Our EDMD patient cohort included three patients who were clinically misdiagnosed before genetic testing: two with FSHD (patients 2521 and 6784) and one with Becker muscular dystrophy (patient AT). Again this is consistent with the difficulty of distinguishing EDMD from overlapping phenotypes in the absence of genetic testing.5 This overlapping phenomenon may also explain the clinical heterogeneity of the condition. Indeed, patient AT who was misdiagnosed with Becker muscular dystrophy due to an early age of onset of both the myopathy (18 months) and cardiomyopathy (11 years), may have been an example of a severe form of X-EDMD. Alternatively, his clinical severity may result from digenic inheritance, which has been previously reported in EDMD patients.35 EDMD patient 6784 first presented with facial weakness, consistent with a diagnosis of FSHD. Facial weakness is not normally observed at EDMD disease onset, but can develop subsequently.36 Consistent with digenic inheritance in this patient, an FSHD diagnostic D4Z4 contraction at 4q35 was found.

The unusually high frequency of mutations within exon 2 suggests that either this region of the gene has properties that make it at risk for acquiring mutations or that mutations in this region carry a high risk of generating the EDMD phenotype.

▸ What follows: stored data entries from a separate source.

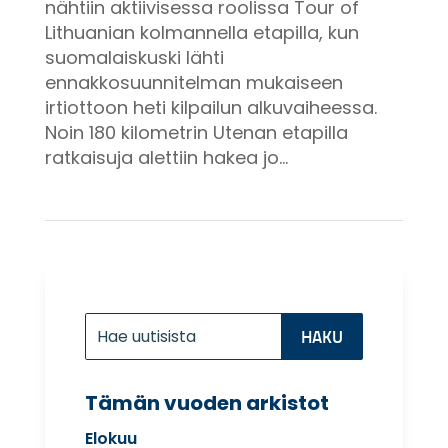
nähtiin aktiivisessa roolissa Tour of
Lithuanian kolmannella etapilla, kun
suomalaiskuski lähti
ennakkosuunnitelman mukaiseen
irtiottoon heti kilpailun alkuvaiheessa.
Noin 180 kilometrin Utenan etapilla
ratkaisuja alettiin hakea jo...
Etsi:
Search
for...
Tämän vuoden arkistot
Elokuu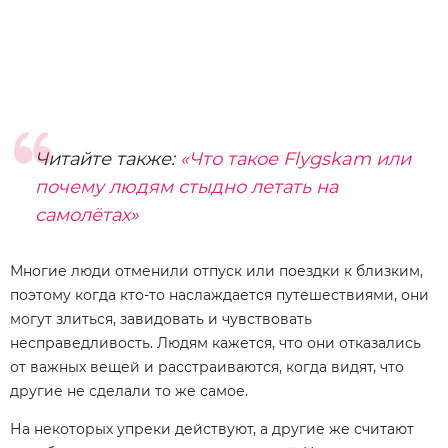
Читайте также:
«Что такое Flygskam или
почему людям стыдно летать на
самолётах»
Многие люди отменили отпуск или поездки к близким,
поэтому когда кто-то наслаждается путешествиями, они
могут злиться, завидовать и чувствовать
несправедливость. Людям кажется, что они отказались
от важных вещей и расстраиваются, когда видят, что
другие не сделали то же самое.
На некоторых упреки действуют, а другие же считают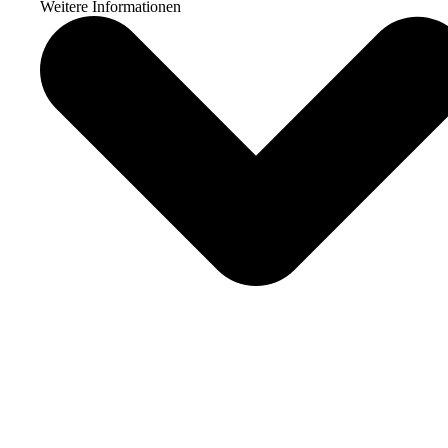
Weitere Informationen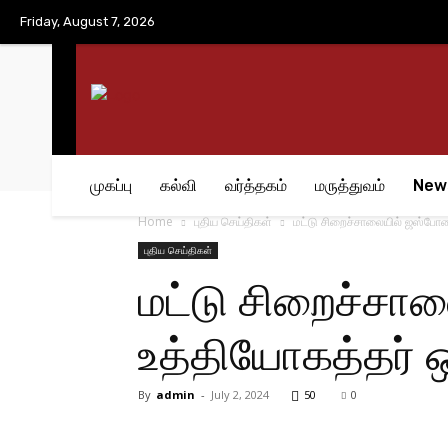
No menu items!
Friday, August 7, 2026
முகப்பு
கல்வி
வர்த்தகம்
மருத்துவம்
New
Home
புதிய செய்திகள்
மட்டு சிறைச்சாலையில் ஜஸ்போ
புதிய செய்திகள்
மட்டு சிறைச்ச
உத்தியோகத்தர் ஒ
By
admin
-
July 2, 2024
50
0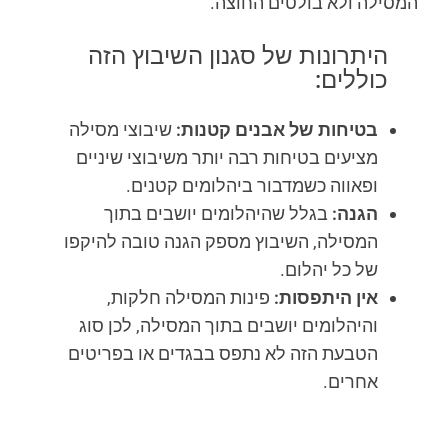
המסילה ולא בולטים החוצה.
היתרונות של סגנון השיבוץ הזה
כוללים:
בטיחות של אבנים קטנות:
שיבוצי מסילה
מציעים בטיחות רבה יותר משיבוצי שיניים
ופאווה כשמדבור ביהלומים קטנים.
הגנה:
בגלל שהיהלומים יושבים בתוך
המסילה, השיבוץ מספק הגנה טובה להיקפו
של כל יהלום.
אין היתפסות:
פינות המסילה חלקות,
והיהלומים יושבים בתוך המסילה, לכן סוג
הטבעת הזה לא נתפס בבגדים או בפריטים
אחרים.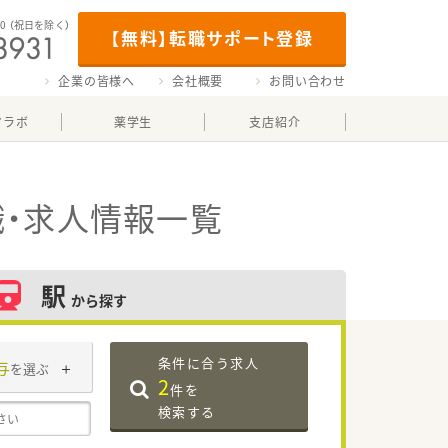
00
（祝日を除く）
【無料】転職サポート登録
企業の皆様へ
会社概要
お問い合わせ
マラボ
薬学生
支店紹介
・求人情報一覧
駅
から探す
条件に合う求人
与
を選ぶ
2
件を
検索する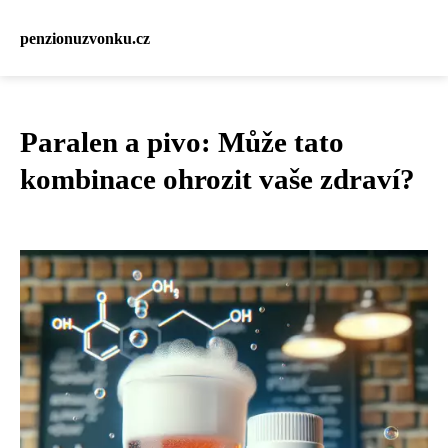
penzionuzvonku.cz
Paralen a pivo: Může tato
kombinace ohrozit vaše zdraví?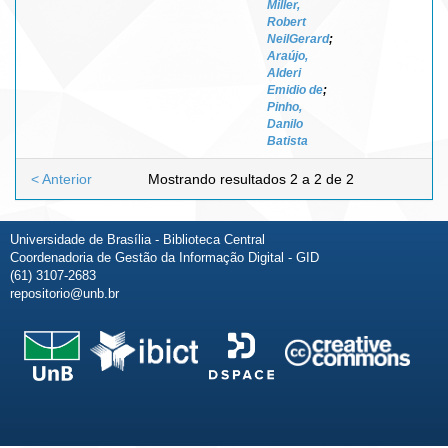
Miller,
Robert
NeilGerard
;
Araújo,
Alderi
Emidio de
;
Pinho,
Danilo
Batista
< Anterior
Mostrando resultados 2 a 2 de 2
Universidade de Brasília - Biblioteca Central
Coordenadoria de Gestão da Informação Digital - GID
(61) 3107-2683
repositorio@unb.br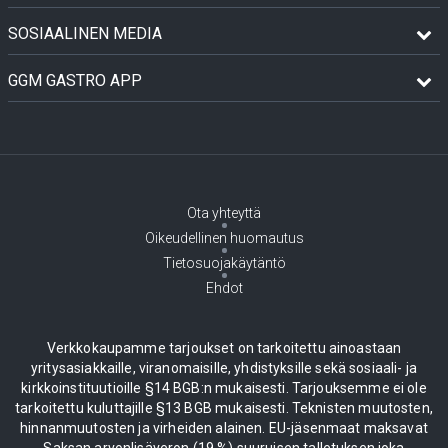
SOSIAALINEN MEDIA
GGM GASTRO APP
Ota yhteyttä
Oikeudellinen huomautus
Tietosuojakäytäntö
Ehdot
Verkkokaupamme tarjoukset on tarkoitettu ainoastaan
yritysasiakkaille, viranomaisille, yhdistyksille sekä sosiaali- ja
kirkkoinstituutioille §14 BGB:n mukaisesti. Tarjouksemme ei ole
tarkoitettu kuluttajille §13 BGB mukaisesti. Teknisten muutosten,
hinnanmuutosten ja virheiden alainen. EU-jäsenmaat maksavat
Saksan arvonlisäveron (19 %) suuruisen talletuksen joka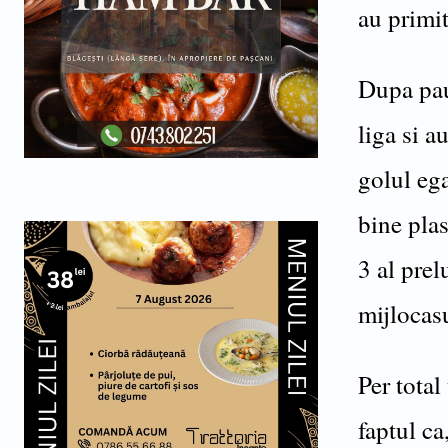
au primit
Dupa pau
liga si a
golul eg
bine plas
3 al prel
mijlocas
Per total
faptul ca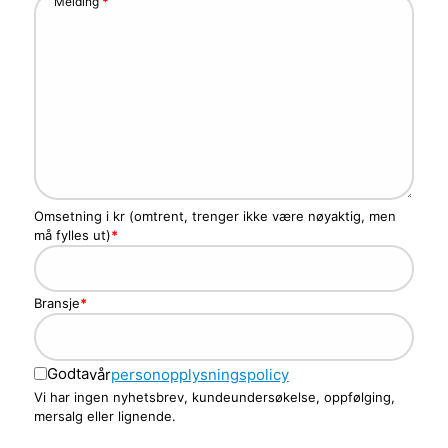
Melding
*
Omsetning i kr (omtrent, trenger ikke være nøyaktig, men
må fylles ut)
*
Bransje
*
Godta
vår
personopplysningspolicy
Vi har ingen nyhetsbrev, kundeundersøkelse, oppfølging,
mersalg eller lignende.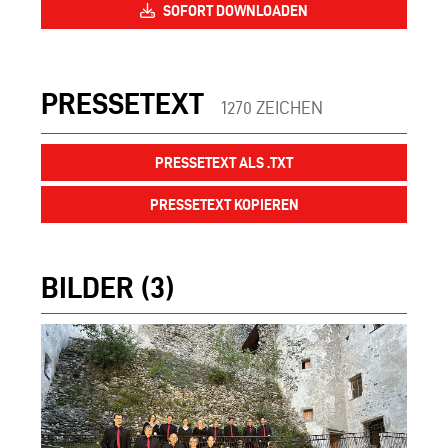
SOFORT DOWNLOADEN
PRESSETEXT
1270 ZEICHEN
PRESSETEXT ALS .TXT
PRESSETEXT KOPIEREN
BILDER (3)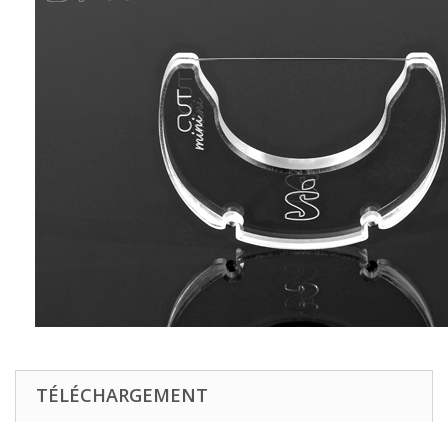
TÉLÉCHARGEMENT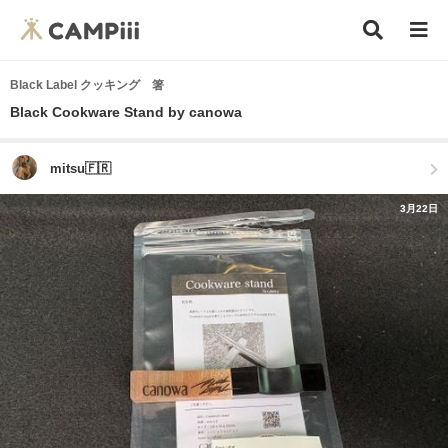
Black Label クッキング 箸
Black Cookware Stand by canowa
mitsu🇫🇷
3月22日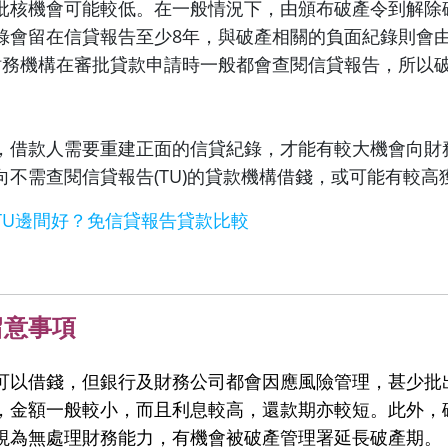
批核機會可能較低。在一般情況下，由頒布破產令到解除
錄會留在信貸報告至少8年，與破產相關的負面紀錄則會
財務機構在審批貸款申請時一般都會查閱信貸報告，所以
，借款人需要重建正面的信貸紀錄，才能有較大機會向財
向不需查閱信貸報告(TU)的貸款機構借錢，或可能有較高
TU邊間好？免信貸報告貸款比較
留意事項
可以借錢，但銀行及財務公司都會因應風險管理，甚少批
，金額一般較小，而且利息較高，還款期亦較短。此外，
視為無處理財務能力，有機會被破產管理署延長破產期。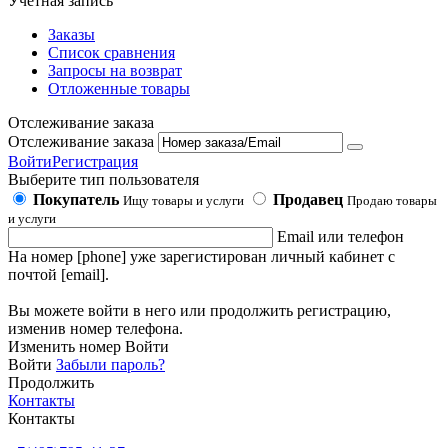
Учетная запись
Заказы
Список сравнения
Запросы на возврат
Отложенные товары
Отслеживание заказа
Отслеживание заказа
Войти
Регистрация
Выберите тип пользователя
Покупатель
Продавец
Ищу товары и услуги
Продаю товары
и услуги
Email или телефон
На номер [phone] уже зарегистирован личный кабинет с
почтой [email].
Вы можете войти в него или продолжить регистрацию,
изменив номер телефона.
Изменить номер
Войти
Войти
Забыли пароль?
Продолжить
Контакты
Контакты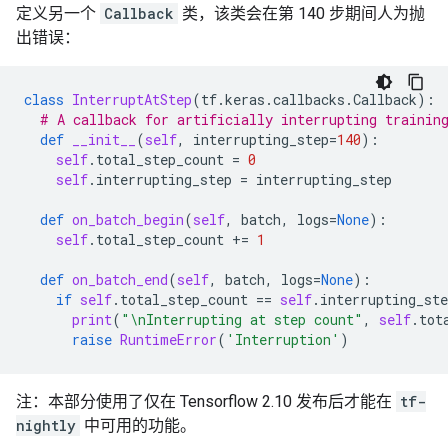
定义另一个
Callback
类，该类会在第 140 步期间人为抛
出错误：
class
InterruptAtStep
(
tf
.
keras
.
callbacks
.
Callback
):
# A callback for artificially interrupting trainin
def
__init__
(
self
,
interrupting_step
=
140
):
self
.
total_step_count
=
0
self
.
interrupting_step
=
interrupting_step
def
on_batch_begin
(
self
,
batch
,
logs
=
None
):
self
.
total_step_count
+=
1
def
on_batch_end
(
self
,
batch
,
logs
=
None
):
if
self
.
total_step_count
==
self
.
interrupting_ste
print
(
"
\n
Interrupting at step count"
,
self
.
tot
raise
RuntimeError
(
'Interruption'
)
注：本部分使用了仅在 Tensorflow 2.10 发布后才能在
tf-
nightly
中可用的功能。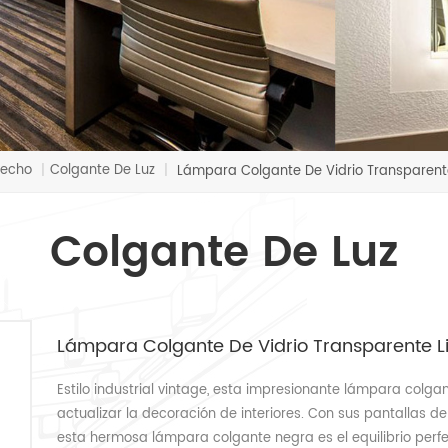
Techo
Colgante De Luz
|
|
Lámpara Colgante De Vidrio Transparente
Colgante De Luz
Lámpara Colgante De Vidrio Transparente L
Estilo industrial vintage, esta impresionante lámpara colga
actualizar la decoración de interiores. Con sus pantallas de 
esta hermosa lámpara colgante negra es el equilibrio per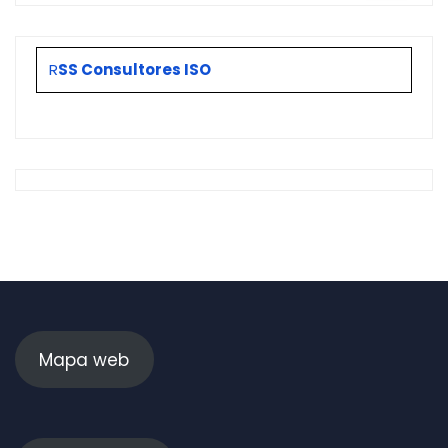
R
SS Consultores ISO
Mapa web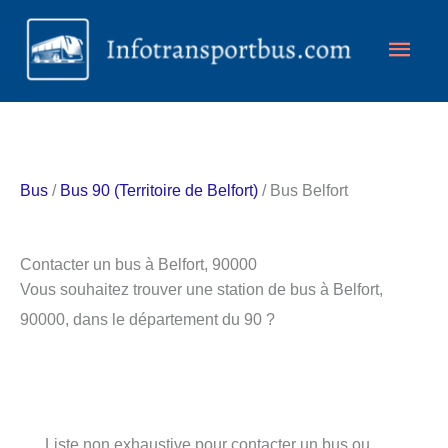
Aller
Men
au
contenu
princ
Bus
/
Bus 90 (Territoire de Belfort)
/ Bus Belfort
Contacter un bus à Belfort, 90000
Vous souhaitez trouver une station de bus à Belfort,
90000, dans le département du 90 ?
Liste non exhaustive pour contacter un bus ou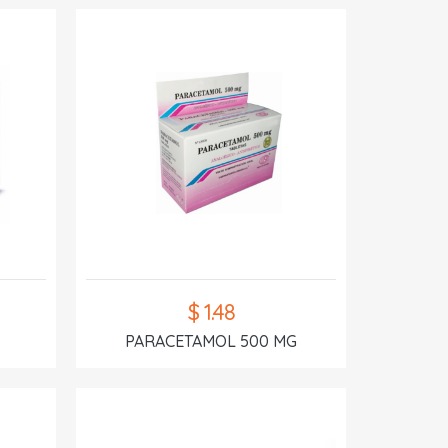
$ 1.48
PARACETAMOL 500 MG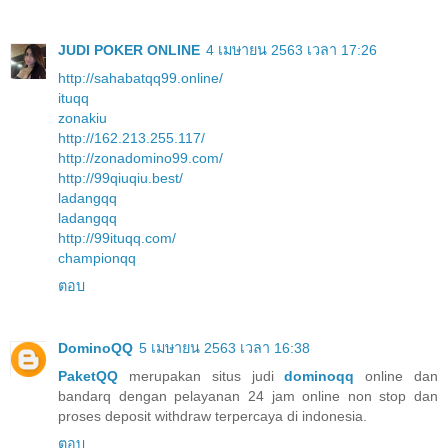
JUDI POKER ONLINE
4 เมษายน 2563 เวลา 17:26
http://sahabatqq99.online/
ituqq
zonakiu
http://162.213.255.117/
http://zonadomino99.com/
http://99qiuqiu.best/
ladangqq
ladangqq
http://99ituqq.com/
championqq
ตอบ
DominoQQ
5 เมษายน 2563 เวลา 16:38
PaketQQ
merupakan situs judi
dominoqq
online dan
bandarq dengan pelayanan 24 jam online non stop dan
proses deposit withdraw terpercaya di indonesia.
ตอบ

An inherent instability such as a tendency towards unequal crossing-over, or chemical predisposition to single nucleotide substitutions may occur at a higher level than average in exon 2 than in the other exons.37 It is also the most GC-rich exon in emerin: 60% constitutes G+C bases, with 80% of the GC bases occurring between c.128-c.173, which is half of the exon. GC-rich regions will on average contain more hypermutable methylated CpG dinculeotides than GC-poor regions, which may contribute to exon 2 being a mutational hot spot.38 Finally, it is interesting to note that two independent groups have reported the existence of emerin transcripts lacking exon 2; GenBank EAW7274339 and GenBank CAI43229.1 (direct sequence submission by P. Heath at Wellcome Trust Sanger Institute, 2009). The functional significance of this second emerin transcript remains to be explored.